Sebastián Nayar

Personal information
- Full name: Sebastián Ricardo Nayar
- Date of birth: 10 May 1988 (age 38)
- Place of birth: Buenos Aires, Argentina
- Position: Midfielder

Team information
- Current team: Victoria Hotspurs

Youth career
- 0000–2007: Boca Juniors

Senior career*
- Years: Team / Apps / (Gls)
- 2007–2008: Boca Juniors / 1 / (0)
- 2008–2009: Recreativo Huelva / 14 / (0)
- 2010: Deportivo Cali / 1 / (0)
- 2010–2012: Atlante / 0 / (0)
- 2011: → Aldosivi (loan) / 11 / (0)
- 2012–2013: Orihuela / 7 / (0)
- 2013–2014: San Roque / 12 / (1)
- 2014–2015: Kerkyra / 37 / (4)
- 2015–2016: AEL / 16 / (1)
- 2016: Panegialios / 1 / (0)
- 2017: Floriana / 11 / (1)
- 2017: Lincoln Red Imps / 2 / (0)
- 2018: Floriana / 22 / (2)
- 2018–2019: Hamrun Spartans / 17 / (1)
- 2020–: Victoria Hotspurs

= Sebastián Nayar =

Argentine footballer

Sebastián Ricardo Nayar (born 10 May 1988) is an Argentinian professional footballer who plays as a midfielder for Victoria Hotspurs.

==Career==
Born in Buenos Aires, Nayar began his career with local team Boca Juniors, making one appearance in the 2008 Clausura.

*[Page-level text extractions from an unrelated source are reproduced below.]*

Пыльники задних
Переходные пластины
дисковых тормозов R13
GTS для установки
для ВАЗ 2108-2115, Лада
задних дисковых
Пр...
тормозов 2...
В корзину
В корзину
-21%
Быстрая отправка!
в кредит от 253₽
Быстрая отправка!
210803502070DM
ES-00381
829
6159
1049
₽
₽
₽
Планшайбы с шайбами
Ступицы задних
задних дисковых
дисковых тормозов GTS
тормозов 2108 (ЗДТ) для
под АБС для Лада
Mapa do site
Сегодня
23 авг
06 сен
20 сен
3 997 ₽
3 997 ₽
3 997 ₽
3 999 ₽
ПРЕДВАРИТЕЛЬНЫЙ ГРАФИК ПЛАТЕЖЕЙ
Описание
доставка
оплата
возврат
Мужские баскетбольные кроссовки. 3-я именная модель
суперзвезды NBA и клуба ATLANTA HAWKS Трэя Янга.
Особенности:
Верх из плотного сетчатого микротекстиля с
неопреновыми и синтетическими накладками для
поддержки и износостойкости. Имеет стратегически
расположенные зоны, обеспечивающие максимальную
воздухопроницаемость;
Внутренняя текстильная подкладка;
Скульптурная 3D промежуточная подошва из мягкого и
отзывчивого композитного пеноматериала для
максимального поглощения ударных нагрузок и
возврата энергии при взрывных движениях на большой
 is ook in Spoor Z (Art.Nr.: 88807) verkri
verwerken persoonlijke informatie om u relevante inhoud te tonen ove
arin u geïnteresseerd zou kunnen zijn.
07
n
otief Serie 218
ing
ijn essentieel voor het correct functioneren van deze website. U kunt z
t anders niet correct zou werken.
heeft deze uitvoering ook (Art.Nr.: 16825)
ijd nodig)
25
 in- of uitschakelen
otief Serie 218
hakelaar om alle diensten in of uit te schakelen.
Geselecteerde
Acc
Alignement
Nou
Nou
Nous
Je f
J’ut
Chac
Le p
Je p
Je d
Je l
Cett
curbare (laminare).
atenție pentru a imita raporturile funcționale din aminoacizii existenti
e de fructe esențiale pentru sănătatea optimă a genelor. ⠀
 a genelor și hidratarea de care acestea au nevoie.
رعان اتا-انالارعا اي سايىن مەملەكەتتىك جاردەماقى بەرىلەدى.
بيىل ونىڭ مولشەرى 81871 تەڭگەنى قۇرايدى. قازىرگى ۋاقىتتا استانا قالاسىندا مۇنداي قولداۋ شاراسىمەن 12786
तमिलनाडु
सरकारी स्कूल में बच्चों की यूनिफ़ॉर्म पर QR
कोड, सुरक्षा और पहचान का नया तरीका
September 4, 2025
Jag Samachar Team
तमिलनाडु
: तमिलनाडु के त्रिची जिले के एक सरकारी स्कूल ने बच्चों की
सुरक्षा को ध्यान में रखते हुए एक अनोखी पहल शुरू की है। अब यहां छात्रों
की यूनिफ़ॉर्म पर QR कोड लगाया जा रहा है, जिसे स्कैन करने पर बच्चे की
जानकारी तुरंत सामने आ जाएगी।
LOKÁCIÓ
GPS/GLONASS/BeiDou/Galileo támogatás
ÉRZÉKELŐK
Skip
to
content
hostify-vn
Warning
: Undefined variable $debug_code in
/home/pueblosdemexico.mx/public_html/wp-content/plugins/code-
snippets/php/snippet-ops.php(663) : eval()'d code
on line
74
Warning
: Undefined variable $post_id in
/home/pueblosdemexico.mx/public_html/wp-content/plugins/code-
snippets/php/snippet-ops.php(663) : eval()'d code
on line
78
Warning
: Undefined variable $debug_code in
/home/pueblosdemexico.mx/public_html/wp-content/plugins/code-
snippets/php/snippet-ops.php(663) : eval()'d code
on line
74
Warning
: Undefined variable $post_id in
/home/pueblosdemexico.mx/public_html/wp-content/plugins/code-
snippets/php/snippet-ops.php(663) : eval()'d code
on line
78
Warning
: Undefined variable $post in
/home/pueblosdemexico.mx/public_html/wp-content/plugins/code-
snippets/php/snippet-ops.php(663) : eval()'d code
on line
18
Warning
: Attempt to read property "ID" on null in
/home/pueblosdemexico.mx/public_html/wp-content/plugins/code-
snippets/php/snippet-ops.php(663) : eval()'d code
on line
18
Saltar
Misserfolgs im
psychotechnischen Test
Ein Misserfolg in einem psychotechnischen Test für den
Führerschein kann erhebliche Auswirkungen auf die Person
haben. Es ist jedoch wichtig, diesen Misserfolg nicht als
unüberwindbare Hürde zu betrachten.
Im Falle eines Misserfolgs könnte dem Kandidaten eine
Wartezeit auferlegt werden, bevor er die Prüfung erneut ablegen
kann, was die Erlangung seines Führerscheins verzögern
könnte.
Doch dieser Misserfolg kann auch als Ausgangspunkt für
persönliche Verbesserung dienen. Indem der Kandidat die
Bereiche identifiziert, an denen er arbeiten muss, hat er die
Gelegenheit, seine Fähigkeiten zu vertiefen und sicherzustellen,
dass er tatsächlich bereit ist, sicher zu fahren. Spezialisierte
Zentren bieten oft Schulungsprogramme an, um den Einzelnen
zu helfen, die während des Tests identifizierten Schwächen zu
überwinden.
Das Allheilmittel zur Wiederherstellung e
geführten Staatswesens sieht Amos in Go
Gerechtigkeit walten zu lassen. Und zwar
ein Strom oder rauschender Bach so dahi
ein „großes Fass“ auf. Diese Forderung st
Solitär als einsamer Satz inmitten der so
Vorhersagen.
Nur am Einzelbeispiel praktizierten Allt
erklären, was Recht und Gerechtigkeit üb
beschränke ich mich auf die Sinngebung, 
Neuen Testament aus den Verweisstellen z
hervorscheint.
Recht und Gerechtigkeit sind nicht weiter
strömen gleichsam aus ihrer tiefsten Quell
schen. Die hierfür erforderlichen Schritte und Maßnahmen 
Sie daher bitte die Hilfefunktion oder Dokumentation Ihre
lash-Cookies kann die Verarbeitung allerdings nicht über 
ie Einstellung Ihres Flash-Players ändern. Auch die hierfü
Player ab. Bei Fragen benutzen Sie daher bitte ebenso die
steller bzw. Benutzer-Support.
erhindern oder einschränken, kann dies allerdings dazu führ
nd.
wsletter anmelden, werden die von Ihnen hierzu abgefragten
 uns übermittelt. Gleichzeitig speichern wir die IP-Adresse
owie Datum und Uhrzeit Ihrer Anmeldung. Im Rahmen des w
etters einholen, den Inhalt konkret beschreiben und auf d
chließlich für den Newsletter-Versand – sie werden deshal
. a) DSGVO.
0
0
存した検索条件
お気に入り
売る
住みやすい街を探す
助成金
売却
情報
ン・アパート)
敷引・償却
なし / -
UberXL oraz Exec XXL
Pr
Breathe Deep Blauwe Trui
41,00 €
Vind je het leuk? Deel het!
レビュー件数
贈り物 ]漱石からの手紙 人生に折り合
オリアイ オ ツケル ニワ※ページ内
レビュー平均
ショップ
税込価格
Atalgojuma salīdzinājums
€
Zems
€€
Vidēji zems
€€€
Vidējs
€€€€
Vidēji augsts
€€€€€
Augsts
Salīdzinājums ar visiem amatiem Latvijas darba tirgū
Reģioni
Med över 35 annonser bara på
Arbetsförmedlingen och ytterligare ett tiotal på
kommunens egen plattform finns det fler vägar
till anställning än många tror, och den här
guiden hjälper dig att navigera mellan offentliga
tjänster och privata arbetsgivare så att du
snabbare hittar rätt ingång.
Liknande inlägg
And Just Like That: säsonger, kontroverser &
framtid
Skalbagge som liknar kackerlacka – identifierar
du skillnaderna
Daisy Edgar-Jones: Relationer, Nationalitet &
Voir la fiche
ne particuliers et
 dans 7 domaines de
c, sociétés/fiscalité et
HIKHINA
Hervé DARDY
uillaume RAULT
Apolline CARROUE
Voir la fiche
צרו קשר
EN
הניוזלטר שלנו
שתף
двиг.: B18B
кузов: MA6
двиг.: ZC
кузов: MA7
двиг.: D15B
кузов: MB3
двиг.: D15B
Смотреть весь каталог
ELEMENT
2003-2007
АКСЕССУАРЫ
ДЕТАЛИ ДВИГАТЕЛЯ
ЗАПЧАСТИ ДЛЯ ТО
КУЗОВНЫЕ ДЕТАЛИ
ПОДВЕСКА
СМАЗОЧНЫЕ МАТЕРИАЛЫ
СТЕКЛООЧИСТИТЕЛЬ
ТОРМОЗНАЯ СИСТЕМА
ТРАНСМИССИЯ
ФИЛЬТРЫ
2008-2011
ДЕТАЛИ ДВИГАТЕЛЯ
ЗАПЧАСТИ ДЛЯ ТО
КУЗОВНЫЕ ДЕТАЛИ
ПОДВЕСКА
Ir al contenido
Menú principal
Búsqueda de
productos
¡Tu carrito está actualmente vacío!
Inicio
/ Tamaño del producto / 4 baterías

Nayar then moved to Spanish team Recreativo Huelva at the end of the season, despite still being contracted to Boca. During his debut season with Recreativo, Nayar made 14 appearances in the league. Nayar later signed for Colombian team Deportivo Cali, moving on to Mexican team Atlante, before returning to Argentina in January 2011 with Aldosivi. In September 2012, he joined Orihuela. In January 2013, he left Orihuela and joined San Roque de Lepe. He joined Greek club Kerkyra for the 2013–14 season. On August 11, 2015, he signed with Greek Football League club AEL. On 17 February 2016 Nayar was released from his contract, due to a disciplinary offense. Five days later, On 22 February 2016, there was an official announcement from the club's major shareholder Alexis Kougias, stating that the player will finally remain in the team's squad. On 14 July 2016, Nayar left the club by mutual agreement. In September 2016, Nayar signed for Panegialios.

On 16 January 2020, Nayar signed with Victoria Hotspurs.